One of the classic songs and movies.


----------



## kweinert (Aug 8, 2012)

Kevin said:


> Everytime I see the title to this thread I hear -
> 
> _"Breaker breaker 19. How boutchya Rubber Duck c'mon." _
> 
> The younguns of the forum will not get it.



You're not the only one :)


----------



## Mizer (Aug 8, 2012)

Kevin said:


> Everytime I see the title to this thread I hear -
> 
> _"Breaker breaker 19. How boutchya Rubber Duck c'mon." _
> 
> The younguns of the forum will not get it.

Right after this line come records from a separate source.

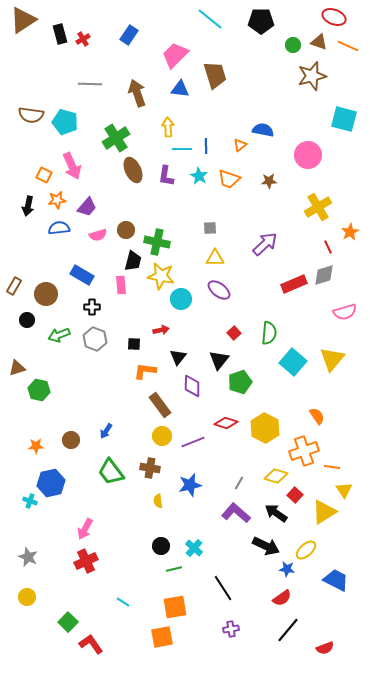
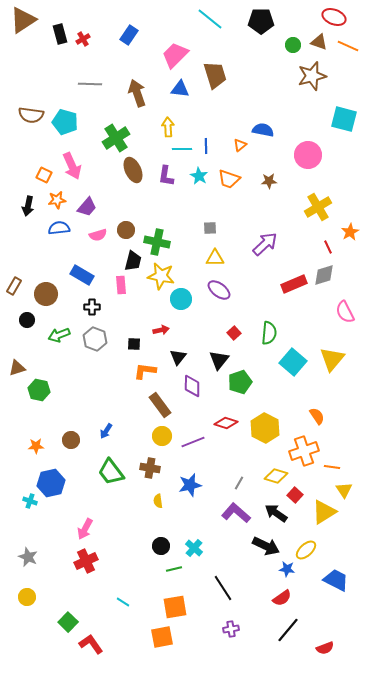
pink semicircle at (345, 312): rotated 80 degrees clockwise
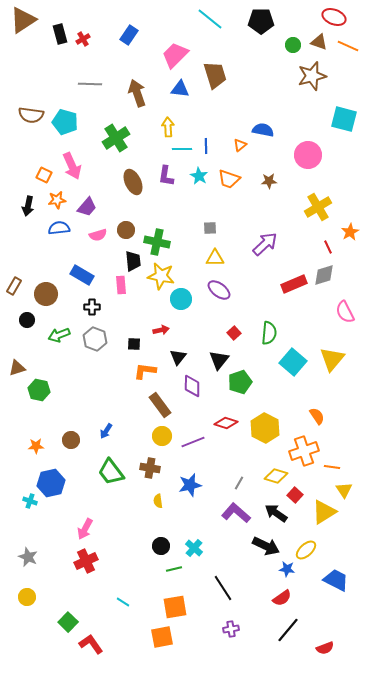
brown ellipse at (133, 170): moved 12 px down
black trapezoid at (133, 261): rotated 20 degrees counterclockwise
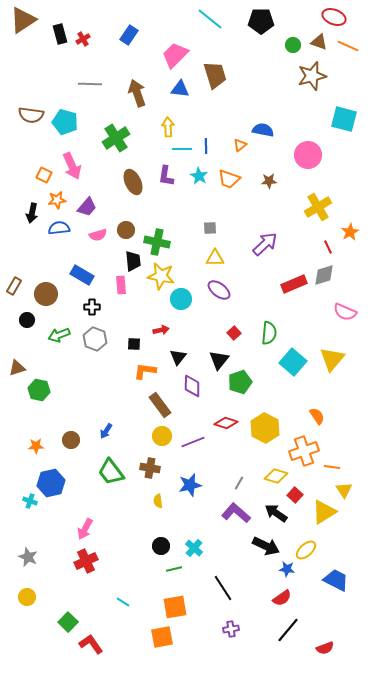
black arrow at (28, 206): moved 4 px right, 7 px down
pink semicircle at (345, 312): rotated 40 degrees counterclockwise
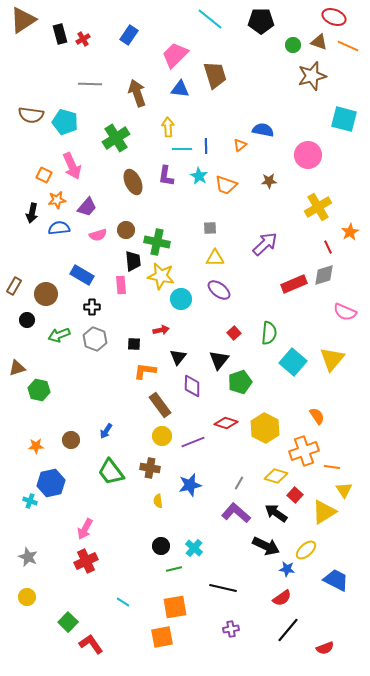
orange trapezoid at (229, 179): moved 3 px left, 6 px down
black line at (223, 588): rotated 44 degrees counterclockwise
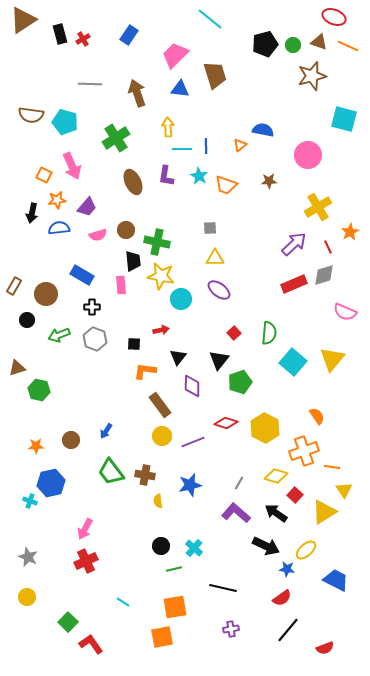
black pentagon at (261, 21): moved 4 px right, 23 px down; rotated 15 degrees counterclockwise
purple arrow at (265, 244): moved 29 px right
brown cross at (150, 468): moved 5 px left, 7 px down
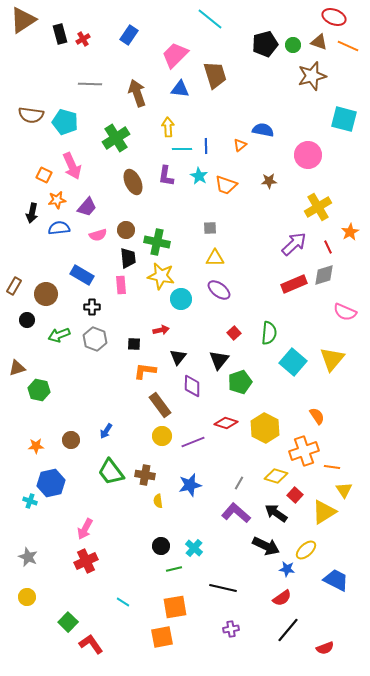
black trapezoid at (133, 261): moved 5 px left, 3 px up
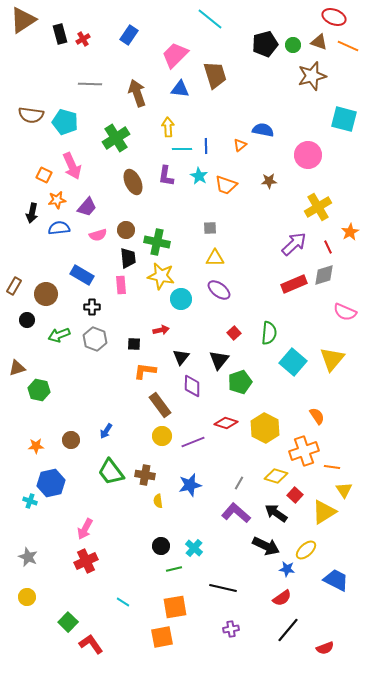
black triangle at (178, 357): moved 3 px right
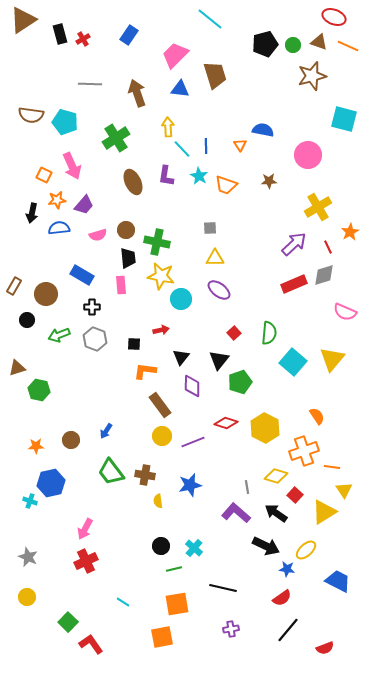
orange triangle at (240, 145): rotated 24 degrees counterclockwise
cyan line at (182, 149): rotated 48 degrees clockwise
purple trapezoid at (87, 207): moved 3 px left, 2 px up
gray line at (239, 483): moved 8 px right, 4 px down; rotated 40 degrees counterclockwise
blue trapezoid at (336, 580): moved 2 px right, 1 px down
orange square at (175, 607): moved 2 px right, 3 px up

During the CB craze of the 70's I remember my dad having a Robin base cb. We had a antenna on the roof of the garage and everything. On a clear night I could get on the skip wave and talk all the way from Michigan to Texas. The good old days.


----------



## woodtickgreg (Aug 8, 2012)

When I was an over the road truck driver the cb is the only thing that kept me from going insane! It was a useful tool in many ways, not just for where the bears were, but traffic, accidents, directions, etc.


----------



## JMC (Aug 9, 2012)

Brian is it the Log and Timberframe show in Nashville again?


----------



## Mizer (Aug 9, 2012)

No, it is at the Land and Wildlife show at the Opryland Hotel. The log home show folks are having a small show within this much larger show. I just got back home from setting up. If someone is interested in either hunting or land management this will be the show to go to. I took some pics that I will try to post in Kenbo's break room in a little while.


----------